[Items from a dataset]
···
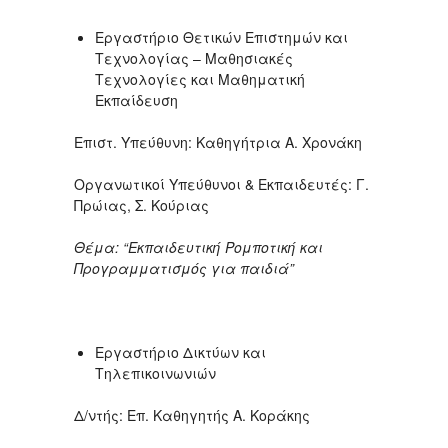
Εργαστήριο Θετικών Επιστημών και
Τεχνολογίας – Μαθησιακές
Τεχνολογίες και Μαθηματική
Εκπαίδευση
Επιστ. Υπεύθυνη: Καθηγήτρια Α. Χρονάκη
Οργανωτικοί Υπεύθυνοι & Εκπαιδευτές: Γ.
Πρώιας, Σ. Κούριας
Θέμα: “Εκπαιδευτική Ρομποτική και
Προγραμματισμός για παιδιά”
Εργαστήριο Δικτύων και
Τηλεπικοινωνιών
Δ/ντής: Επ. Καθηγητής Α. Κοράκης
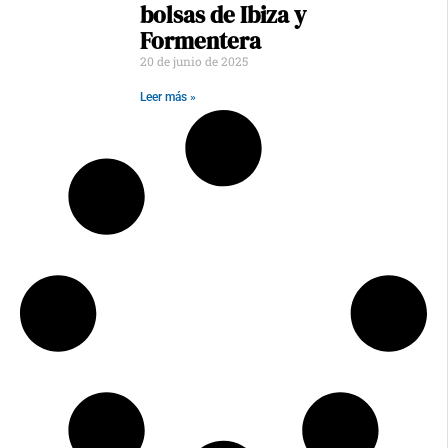
bolsas de Ibiza y
Formentera
20 de junio de 2025
Leer más »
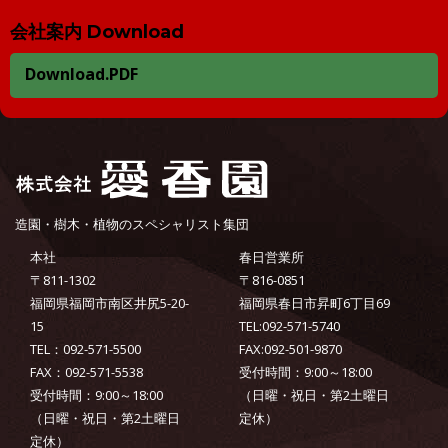
会社案内 Download
Download.PDF
造園・樹木・植物のスペシャリスト集団
本社
春日営業所
〒811-1302
〒816-0851
福岡県福岡市南区井尻5-20-
福岡県春日市昇町6丁目69
15
TEL:092-571-5740
TEL：092-571-5500
FAX:092-501-9870
FAX：092-571-5538
受付時間：9:00～18:00
受付時間：9:00～18:00
（日曜・祝日・第2土曜日
（日曜・祝日・第2土曜日
定休）
定休）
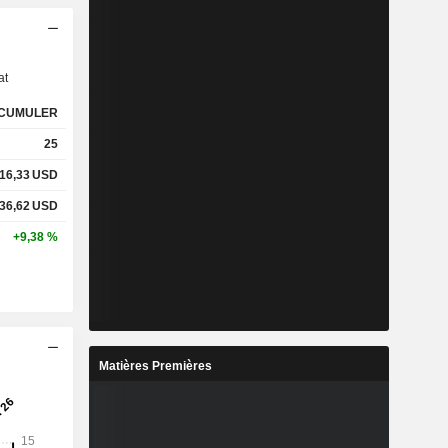
s
at
CUMULER
25
16,33
USD
36,62
USD
+9,38 %
Matières Premières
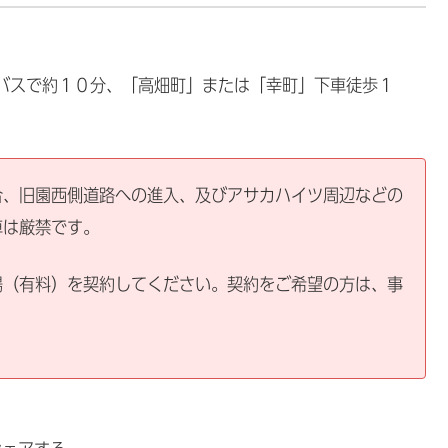
環バスで約１０分、「高畑町」または「幸町」下車徒歩１
合、旧園西側道路への進入、及びアサカハイツ周辺などの
車は厳禁です。
場（有料）を契約してください。契約をご希望の方は、事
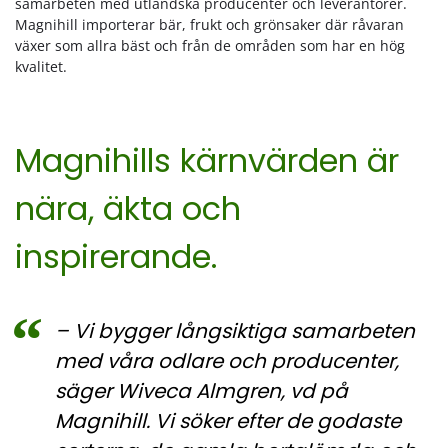
samarbeten med utländska producenter och leverantörer.
Magnihill importerar bär, frukt och grönsaker där råvaran
växer som allra bäst och från de områden som har en hög
kvalitet.
Magnihills kärnvärden är
nära, äkta och
inspirerande.
– Vi bygger långsiktiga samarbeten
med våra odlare och producenter,
säger Wiveca Almgren, vd på
Magnihill. Vi söker efter de godaste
···
• Task instructions: Within the records, filter for lines that contain the word "producenter" and show each one.

• Finished exercise:
samarbeten med utländska producenter och leverantörer.
med våra odlare och producenter,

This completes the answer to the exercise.